Zjednoczeni bandyci szwajcarscy
UBS ma tysiące drobnych akcjonariuszy, w większości zamożnych, starszych Szwajcarów. Jeszcze się nie zdarzyło, żeby w ciągu kilku miesięcy wartość ich akcji spadła o połowę. W niedzielę postanowili zaprotestować przeciwko tej grabieży dokonanej przez ich własny bank w biały dzień. Ponad tysiąc osób zebrało się w Zurychu przed siedzibą UBS pod hasłem "United Bandidts of Switzerland". Akcjonariusze mają bankowi za złe, że przyjął od państwa 60 mld dolarów zapomogi, ich udziały w banku tracą na wartości, a bankowcom wszystko uchodzi płazem.
Szwajcarzy wiedzą, że szefowie UBS zgarniali najwyższe pensje w Europie. Do tego dochodziły sowite premie, które kazali sobie wypłacać mimo kryzysu. Niektórzy akcjonariusze nie kryli oburzenia.

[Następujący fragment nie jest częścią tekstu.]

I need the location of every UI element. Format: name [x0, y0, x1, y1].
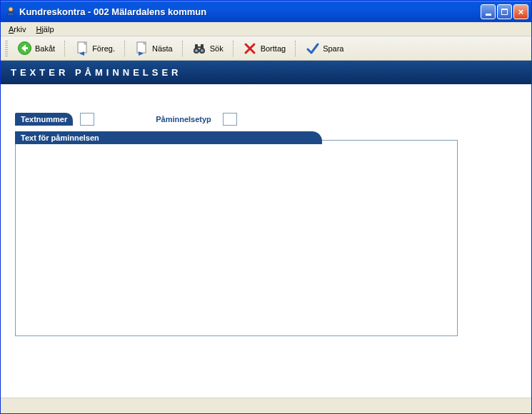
toolbar-separator [182, 41, 183, 56]
svg-rect-11 [201, 44, 204, 49]
svg-point-9 [201, 49, 204, 52]
maximize-icon [501, 9, 508, 15]
toolbar-separator [295, 41, 296, 56]
content-area: Textnummer Påminnelsetyp Text för påminn… [1, 84, 531, 398]
checkmark-icon [305, 41, 320, 56]
search-button[interactable]: Sök [187, 38, 229, 59]
svg-point-0 [9, 7, 13, 11]
back-icon [17, 41, 32, 56]
next-label: Nästa [152, 44, 173, 53]
minimize-icon [486, 14, 491, 16]
save-button[interactable]: Spara [300, 38, 348, 59]
svg-point-8 [195, 49, 198, 52]
delete-button[interactable]: Borttag [238, 38, 291, 59]
toolbar: Bakåt Föreg. Nästa [1, 36, 531, 61]
next-button[interactable]: Nästa [129, 38, 178, 59]
prev-button[interactable]: Föreg. [69, 38, 120, 59]
reminder-text-group-label: Text för påminnelsen [15, 131, 322, 144]
delete-icon [243, 41, 258, 56]
prev-label: Föreg. [92, 44, 115, 53]
close-button[interactable]: × [513, 4, 528, 19]
textnummer-label: Textnummer [15, 113, 73, 126]
app-icon [5, 6, 16, 17]
paminnelsetyp-label: Påminnelsetyp [151, 113, 216, 126]
svg-rect-10 [195, 44, 198, 49]
toolbar-separator [124, 41, 125, 56]
reminder-text-input[interactable] [15, 140, 458, 336]
minimize-button[interactable] [481, 4, 496, 19]
maximize-button[interactable] [497, 4, 512, 19]
menu-arkiv[interactable]: Arkiv [4, 24, 31, 35]
app-window: Kundreskontra - 002 Mälardalens kommun ×… [0, 0, 532, 414]
document-next-icon [134, 41, 149, 56]
search-label: Sök [210, 44, 224, 53]
textnummer-input[interactable] [80, 113, 94, 126]
delete-label: Borttag [261, 44, 286, 53]
statusbar [1, 398, 531, 413]
back-label: Bakåt [35, 44, 55, 53]
back-button[interactable]: Bakåt [12, 38, 60, 59]
paminnelsetyp-input[interactable] [223, 113, 237, 126]
field-row: Textnummer Påminnelsetyp [15, 113, 517, 126]
toolbar-separator [64, 41, 65, 56]
binoculars-icon [192, 41, 207, 56]
menubar: Arkiv Hjälp [1, 22, 531, 36]
window-title: Kundreskontra - 002 Mälardalens kommun [19, 6, 479, 17]
menu-hjalp[interactable]: Hjälp [31, 24, 59, 35]
toolbar-grip [5, 41, 8, 56]
section-header: TEXTER PÅMINNELSER [1, 61, 531, 84]
save-label: Spara [323, 44, 343, 53]
titlebar: Kundreskontra - 002 Mälardalens kommun × [1, 1, 531, 22]
document-prev-icon [74, 41, 89, 56]
close-icon: × [518, 7, 524, 16]
reminder-text-group: Text för påminnelsen [15, 140, 517, 336]
svg-rect-12 [198, 46, 201, 48]
toolbar-separator [233, 41, 234, 56]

Podczas walnego spotkania jeden z nich nawet wdrapał się na podium, gdzie siedział cały zarząd UBS i wyciągnął z kieszeni szwajcarskie kiełbaski, którymi zaczął wymachiwać przed nosem prezesa UBS Marcela Ospela: "Przyniosłem ci coś do jedzenia, gdybyś zgłodniał. Oddawaj premię, i to już!". Ospel później zwolnił fotel prezesa, ale wielomilionowych premii, które zainkasował, nie chciał oddać.
"Tknij pieniądze Szwajcara, a poznasz, co to szwajcarska wściekłość", skomentował Bernhard Weissberg z popularnej gazety Blick furię szwajcarskich udziałowców.